WebVTT is a standard format for storing text that can be used as captions when playing media on a web page. Each line of text is associated with start and end timestamps.
Several tools exist for creating WebVTT files, with varying levels of granularity and accuracy. I created a tool called Text to VTT that may be helpful for some use cases.
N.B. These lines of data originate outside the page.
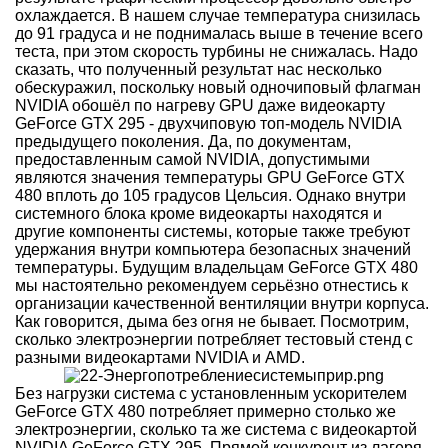
охлаждается. В нашем случае температура снизилась
до 91 градуса и не поднималась выше в течение всего
теста, при этом скорость турбины не снижалась. Надо
сказать, что полученный результат нас несколько
обескуражил, поскольку новый одночиповый флагман
NVIDIA обошёл по нагреву GPU даже видеокарту
GeForce GTX 295 - двухчиповую топ-модель NVIDIA
предыдущего поколения. Да, по документам,
предоставленным самой NVIDIA, допустимыми
являются значения температуры GPU GeForce GTX
480 вплоть до 105 градусов Цельсия. Однако внутри
системного блока кроме видеокарты находятся и
другие компоненты системы, которые также требуют
удержания внутри компьютера безопасных значений
температуры. Будущим владельцам GeForce GTX 480
мы настоятельно рекомендуем серьёзно отнестись к
организации качественной вентиляции внутри корпуса.
Как говорится, дыма без огня не бывает. Посмотрим,
сколько электроэнергии потребляет тестовый стенд с
разными видеокартами NVIDIA и AMD.
Без нагрузки система с установленным ускорителем
GeForce GTX 480 потребляет примерно столько же
электроэнергии, сколько та же система с видеокартой
NVIDIA GeForce GTX 295. Прямой конкурент из лагеря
If you store WebVTT content in a database with the transcript and other metadata, it may be more convenient to load WebVTT content inline instead of fetching a file from a server or making an API call. The HTML <track>
element expects a URL to an external resource, but as a workaround, if you URL-encode your WebVTT content you can put it into a data URL:
<audio preload="metadata" src="https://www.nasa.gov/62284main_onesmall2.wav" controls>
<track kind="metadata" src="data:text/plain;charset=UTF-8,[your-url-encoded-webvtt-content]">
</audio>
Some videos have embedded subtitles in mov_text format. I haven’t yet found a way to extract mov_text subtitles on the fly with JavaScript; however, you may be able to extract them locally with a tool like FFmpeg, then convert them to WebVTT to include on the page.